A week ago, the father of Linux He launched the first Release Candidate of the current kernel development version. That launch was larger than usual, although it was something that Linus Torvalds expected to be the first launch after the fusion advantage. He also sees as normal that Linux 5.10-rc2, thrown out A few hours ago, I was still a size larger than at other times, but still not flustered.
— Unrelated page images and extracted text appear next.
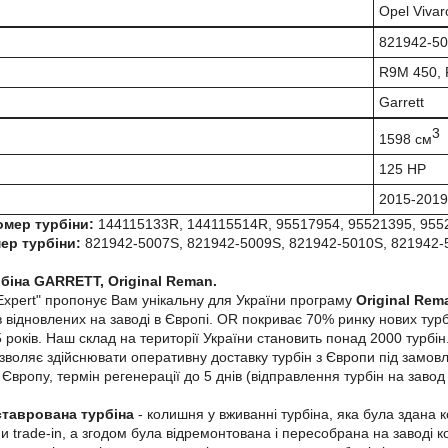
Opel Viva
821942-5
R9M 450,
Garrett
3
1598 см
125 HP
2015-2019
омер турбіни:
144115133R, 144115514R, 95517954, 95521395, 955
ер турбіни:
821942-5007S, 821942-5009S, 821942-5010S, 821942-5
біна GARRETT, Original Reman.
Expert" пропонує Вам унікальну для України програму
Original Rem
 відновлених на заводі в Європі. OR покриває 70% ринку нових турбі
років. Наш склад на території України становить понад 2000 турбін. 
зволяє здійснювати оперативну доставку турбін з Європи під замовле
Європу, термін регенерації до 5 днів (відправлення турбін на завод
ставрована турбіна
- колишня у вживанні турбіна, яка була здана 
и trade-in, а згодом була відремонтована і пересобрана на заводі к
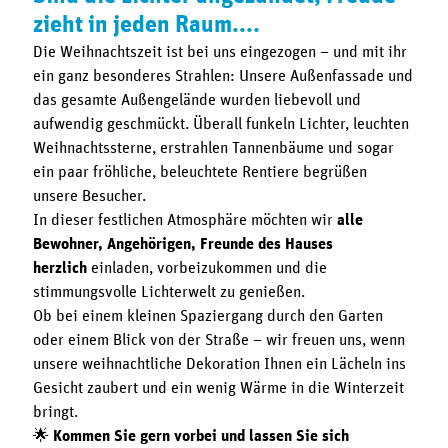
zieht in jeden Raum....
Die Weihnachtszeit ist bei uns eingezogen – und mit ihr
ein ganz besonderes Strahlen: Unsere Außenfassade und
das gesamte Außengelände wurden liebevoll und
aufwendig geschmückt. Überall funkeln Lichter, leuchten
Weihnachtssterne, erstrahlen Tannenbäume und sogar
ein paar fröhliche, beleuchtete Rentiere begrüßen
unsere Besucher.
In dieser festlichen Atmosphäre möchten wir
alle
Bewohner, Angehörigen, Freunde des Hauses
herzlich
einladen, vorbeizukommen und die
stimmungsvolle Lichterwelt zu genießen.
Ob bei einem kleinen Spaziergang durch den Garten
oder einem Blick von der Straße – wir freuen uns, wenn
unsere weihnachtliche Dekoration Ihnen ein Lächeln ins
Gesicht zaubert und ein wenig Wärme in die Winterzeit
bringt.
🌟
Kommen Sie gern vorbei und lassen Sie sich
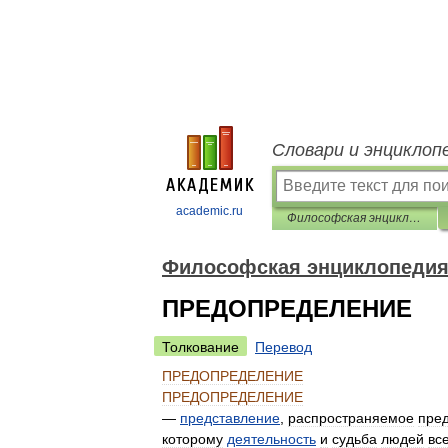
Словари и энциклоп
academic.ru
Философская энциклопедия
Философская энциклопеди
ПРЕДОПРЕДЕЛЕНИЕ
Толкование
Перевод
ПРЕДОПРЕДЕЛЕНИЕ
ПРЕДОПРЕДЕЛЕНИЕ
—
представление
,
распространяемое
пре
которому
деятельность
и
судьба
людей
вс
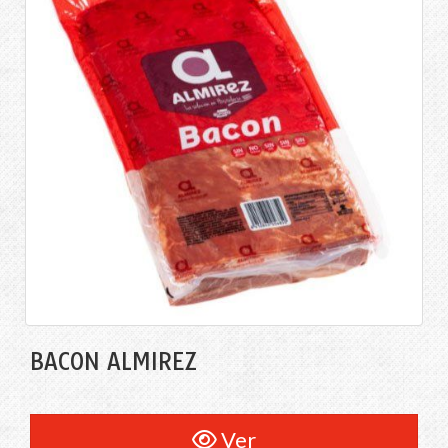
BACON ALMIREZ
Ver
Perhaps the highlight of this landing is that Torvalds has removed MIC drivers (Many Integrated Core) from Intel, as the hardware was never released. Despite this removal, the size is large, but the one responsible is the ABI documentation, in its formatting patches, which seems a bit strange, but they make the documents easier to analyze. They have only been a couple of patches, but large.
Linux 5.10 is coming December 13
The other is that the diffstat looks pretty weird as I merged Greg's extract which removed the MIC drivers for hardware that never came out. That's about half the patch, though that's not why I'm calling rc2 big - it's just a confirmation. There are also some large documentation format ABI patches that seem a bit strange, but make the docs easier to parse by tools. Again just a couple of patches but a large part of the diff.
If there are no surprises, which usually results in an eighth Release Candidate, Linux 5.10 will be officially released on December 13. If there are, Torvalds will have time to release the stable version before Christmas, December 20. In any case, Ubuntu will continue to use the Linux kernel v5.8 until the release of Ubuntu 21.04 Hirsute Hippo, an operating system from which we cannot rule out that it ends up using Linux 5.11.